> **Input data**
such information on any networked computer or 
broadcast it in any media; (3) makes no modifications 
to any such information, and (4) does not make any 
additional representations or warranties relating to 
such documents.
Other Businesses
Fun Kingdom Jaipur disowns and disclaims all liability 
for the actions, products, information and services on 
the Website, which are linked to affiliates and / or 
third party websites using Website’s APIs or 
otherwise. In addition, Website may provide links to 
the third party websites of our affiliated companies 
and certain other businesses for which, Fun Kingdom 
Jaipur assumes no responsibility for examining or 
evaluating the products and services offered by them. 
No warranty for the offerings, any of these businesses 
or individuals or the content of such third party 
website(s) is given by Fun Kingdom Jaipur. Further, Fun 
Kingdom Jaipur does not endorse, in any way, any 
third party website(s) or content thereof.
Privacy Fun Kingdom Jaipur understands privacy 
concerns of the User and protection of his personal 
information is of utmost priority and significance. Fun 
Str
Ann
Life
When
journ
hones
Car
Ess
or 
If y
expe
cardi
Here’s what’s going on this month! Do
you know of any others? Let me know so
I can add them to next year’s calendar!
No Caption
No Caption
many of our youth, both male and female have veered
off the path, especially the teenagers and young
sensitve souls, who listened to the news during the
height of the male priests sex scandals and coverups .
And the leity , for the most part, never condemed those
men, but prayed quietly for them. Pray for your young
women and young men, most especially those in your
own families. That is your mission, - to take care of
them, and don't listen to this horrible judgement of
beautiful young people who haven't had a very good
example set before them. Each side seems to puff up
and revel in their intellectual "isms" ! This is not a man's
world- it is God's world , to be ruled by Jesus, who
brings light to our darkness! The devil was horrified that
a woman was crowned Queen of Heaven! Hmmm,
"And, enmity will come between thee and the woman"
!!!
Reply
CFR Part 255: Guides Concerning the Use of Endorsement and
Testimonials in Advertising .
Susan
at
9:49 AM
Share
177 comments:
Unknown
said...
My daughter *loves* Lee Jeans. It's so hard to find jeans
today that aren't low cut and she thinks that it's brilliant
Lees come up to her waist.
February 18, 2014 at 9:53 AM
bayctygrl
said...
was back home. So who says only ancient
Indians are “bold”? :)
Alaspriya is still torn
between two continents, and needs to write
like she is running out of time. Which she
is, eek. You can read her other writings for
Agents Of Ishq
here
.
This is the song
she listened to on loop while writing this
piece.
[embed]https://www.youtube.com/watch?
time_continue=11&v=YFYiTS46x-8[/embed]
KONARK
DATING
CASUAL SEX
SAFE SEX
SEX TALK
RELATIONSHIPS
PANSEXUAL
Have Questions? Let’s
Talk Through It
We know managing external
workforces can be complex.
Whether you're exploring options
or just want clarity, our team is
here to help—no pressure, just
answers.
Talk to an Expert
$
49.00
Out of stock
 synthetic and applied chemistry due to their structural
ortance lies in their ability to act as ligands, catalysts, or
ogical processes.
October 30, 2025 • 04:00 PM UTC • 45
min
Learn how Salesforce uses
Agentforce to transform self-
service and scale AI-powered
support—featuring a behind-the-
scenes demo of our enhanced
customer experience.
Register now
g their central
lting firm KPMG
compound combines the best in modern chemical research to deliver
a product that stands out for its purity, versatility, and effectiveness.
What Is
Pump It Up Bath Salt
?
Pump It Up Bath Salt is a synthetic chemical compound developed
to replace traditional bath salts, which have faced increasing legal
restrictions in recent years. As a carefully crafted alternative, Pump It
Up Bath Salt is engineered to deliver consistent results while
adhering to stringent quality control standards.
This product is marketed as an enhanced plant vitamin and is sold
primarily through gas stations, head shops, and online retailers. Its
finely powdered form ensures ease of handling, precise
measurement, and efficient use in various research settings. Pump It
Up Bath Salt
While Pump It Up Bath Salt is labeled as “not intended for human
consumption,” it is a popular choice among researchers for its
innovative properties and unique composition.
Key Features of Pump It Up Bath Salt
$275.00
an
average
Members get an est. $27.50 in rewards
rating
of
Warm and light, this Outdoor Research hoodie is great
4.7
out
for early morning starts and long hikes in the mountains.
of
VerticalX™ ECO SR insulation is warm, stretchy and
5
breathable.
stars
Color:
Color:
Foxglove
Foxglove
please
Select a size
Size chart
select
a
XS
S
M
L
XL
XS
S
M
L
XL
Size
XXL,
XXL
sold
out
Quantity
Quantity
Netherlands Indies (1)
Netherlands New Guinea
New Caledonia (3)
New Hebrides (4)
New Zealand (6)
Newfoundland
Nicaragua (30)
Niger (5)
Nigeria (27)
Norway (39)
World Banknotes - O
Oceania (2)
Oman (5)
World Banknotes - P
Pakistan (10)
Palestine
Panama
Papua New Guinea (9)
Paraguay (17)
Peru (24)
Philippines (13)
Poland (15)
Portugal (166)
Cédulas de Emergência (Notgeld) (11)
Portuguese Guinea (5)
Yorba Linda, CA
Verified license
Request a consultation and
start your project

> **Task description**
For every line in the listing above that mentions the word "them", make a copy.

> **Completed task**
evaluating the products and services offered by them. 
I can add them to next year’s calendar!
men, but prayed quietly for them. Pray for your young
them, and don't listen to this horrible judgement of
example set before them. Each side seems to puff up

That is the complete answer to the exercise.